### [What to produce]
Every line containing the string "satura" is to be copied from the records.

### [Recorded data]
* * * * * * * * *

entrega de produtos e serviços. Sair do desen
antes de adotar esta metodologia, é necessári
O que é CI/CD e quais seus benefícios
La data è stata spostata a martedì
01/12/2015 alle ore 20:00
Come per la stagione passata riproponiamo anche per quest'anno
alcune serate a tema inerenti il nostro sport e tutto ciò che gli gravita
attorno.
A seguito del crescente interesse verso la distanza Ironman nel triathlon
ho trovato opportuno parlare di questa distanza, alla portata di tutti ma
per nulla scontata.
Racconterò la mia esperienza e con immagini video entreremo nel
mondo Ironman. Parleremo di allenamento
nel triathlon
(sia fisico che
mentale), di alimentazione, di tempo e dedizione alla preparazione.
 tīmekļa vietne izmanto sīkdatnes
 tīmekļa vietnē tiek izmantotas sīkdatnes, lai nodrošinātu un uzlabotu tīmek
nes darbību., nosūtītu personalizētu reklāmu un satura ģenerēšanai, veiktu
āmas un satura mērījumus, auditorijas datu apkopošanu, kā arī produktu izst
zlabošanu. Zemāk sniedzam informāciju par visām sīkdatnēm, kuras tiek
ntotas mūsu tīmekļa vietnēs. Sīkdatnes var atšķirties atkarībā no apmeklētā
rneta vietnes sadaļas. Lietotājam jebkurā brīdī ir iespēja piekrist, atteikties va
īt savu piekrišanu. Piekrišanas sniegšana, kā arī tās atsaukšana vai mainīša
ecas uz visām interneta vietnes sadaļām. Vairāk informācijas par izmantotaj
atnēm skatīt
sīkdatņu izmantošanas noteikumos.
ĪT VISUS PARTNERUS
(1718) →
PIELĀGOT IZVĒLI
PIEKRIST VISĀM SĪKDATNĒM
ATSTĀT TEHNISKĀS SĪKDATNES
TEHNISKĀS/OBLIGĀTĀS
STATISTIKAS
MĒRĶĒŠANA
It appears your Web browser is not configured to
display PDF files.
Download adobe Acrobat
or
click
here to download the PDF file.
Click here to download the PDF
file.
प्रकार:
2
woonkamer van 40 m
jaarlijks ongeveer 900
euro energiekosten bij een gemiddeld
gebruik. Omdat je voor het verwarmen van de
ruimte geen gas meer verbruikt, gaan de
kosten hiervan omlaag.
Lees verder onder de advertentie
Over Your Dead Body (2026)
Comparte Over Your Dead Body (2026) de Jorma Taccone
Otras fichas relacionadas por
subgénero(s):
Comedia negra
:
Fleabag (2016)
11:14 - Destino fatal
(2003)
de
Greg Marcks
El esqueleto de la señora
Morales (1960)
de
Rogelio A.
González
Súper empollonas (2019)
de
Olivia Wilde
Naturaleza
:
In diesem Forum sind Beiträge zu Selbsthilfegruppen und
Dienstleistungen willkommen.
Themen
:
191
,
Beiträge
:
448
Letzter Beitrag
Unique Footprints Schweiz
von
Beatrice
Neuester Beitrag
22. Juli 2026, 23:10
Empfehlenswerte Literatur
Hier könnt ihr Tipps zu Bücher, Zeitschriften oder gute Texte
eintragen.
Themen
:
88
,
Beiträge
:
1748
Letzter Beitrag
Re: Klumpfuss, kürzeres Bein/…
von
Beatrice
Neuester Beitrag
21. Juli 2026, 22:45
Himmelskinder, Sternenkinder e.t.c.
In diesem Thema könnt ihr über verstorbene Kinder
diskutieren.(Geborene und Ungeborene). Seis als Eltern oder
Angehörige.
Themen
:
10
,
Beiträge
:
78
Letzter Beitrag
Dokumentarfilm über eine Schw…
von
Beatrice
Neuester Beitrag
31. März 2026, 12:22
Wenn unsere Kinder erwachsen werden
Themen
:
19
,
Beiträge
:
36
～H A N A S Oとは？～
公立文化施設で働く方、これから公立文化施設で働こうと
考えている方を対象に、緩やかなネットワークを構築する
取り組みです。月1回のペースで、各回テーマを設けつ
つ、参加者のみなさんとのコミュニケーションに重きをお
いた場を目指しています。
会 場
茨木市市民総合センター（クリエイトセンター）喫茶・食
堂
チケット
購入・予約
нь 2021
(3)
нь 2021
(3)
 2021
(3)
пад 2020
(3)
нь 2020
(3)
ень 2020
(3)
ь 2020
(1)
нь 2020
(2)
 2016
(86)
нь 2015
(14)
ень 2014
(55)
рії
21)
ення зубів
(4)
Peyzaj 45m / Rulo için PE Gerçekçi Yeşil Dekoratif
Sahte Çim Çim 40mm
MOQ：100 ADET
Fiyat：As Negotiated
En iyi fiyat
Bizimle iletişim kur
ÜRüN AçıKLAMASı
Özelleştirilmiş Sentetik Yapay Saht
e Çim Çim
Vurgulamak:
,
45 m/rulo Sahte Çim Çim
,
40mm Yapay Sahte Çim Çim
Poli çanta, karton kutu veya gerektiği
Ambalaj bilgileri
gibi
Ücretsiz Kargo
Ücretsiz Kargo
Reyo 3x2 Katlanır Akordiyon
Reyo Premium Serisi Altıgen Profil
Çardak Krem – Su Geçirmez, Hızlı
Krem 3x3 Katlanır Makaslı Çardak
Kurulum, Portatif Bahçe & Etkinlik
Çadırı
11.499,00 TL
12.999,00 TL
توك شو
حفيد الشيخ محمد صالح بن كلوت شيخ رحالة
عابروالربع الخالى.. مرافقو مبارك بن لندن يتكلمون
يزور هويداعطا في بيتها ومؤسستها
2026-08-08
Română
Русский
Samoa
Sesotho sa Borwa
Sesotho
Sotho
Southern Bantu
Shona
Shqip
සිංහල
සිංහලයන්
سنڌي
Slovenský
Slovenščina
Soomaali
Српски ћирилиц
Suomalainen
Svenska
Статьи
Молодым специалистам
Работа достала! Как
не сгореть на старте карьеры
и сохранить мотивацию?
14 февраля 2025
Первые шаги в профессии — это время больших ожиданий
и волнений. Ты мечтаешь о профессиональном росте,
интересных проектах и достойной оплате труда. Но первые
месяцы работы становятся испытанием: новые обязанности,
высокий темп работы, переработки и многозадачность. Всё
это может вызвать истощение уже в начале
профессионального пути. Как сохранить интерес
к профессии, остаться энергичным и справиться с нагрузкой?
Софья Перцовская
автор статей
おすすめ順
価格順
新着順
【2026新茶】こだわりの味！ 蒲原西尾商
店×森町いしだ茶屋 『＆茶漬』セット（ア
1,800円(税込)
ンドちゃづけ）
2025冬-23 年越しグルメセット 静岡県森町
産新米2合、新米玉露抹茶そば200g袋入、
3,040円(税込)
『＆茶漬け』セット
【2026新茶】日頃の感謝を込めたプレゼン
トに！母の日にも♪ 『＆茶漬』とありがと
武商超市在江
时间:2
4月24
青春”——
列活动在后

* * * * * * * * *

### [Completed exercise]
nes darbību., nosūtītu personalizētu reklāmu un satura ģenerēšanai, veiktu
āmas un satura mērījumus, auditorijas datu apkopošanu, kā arī produktu izst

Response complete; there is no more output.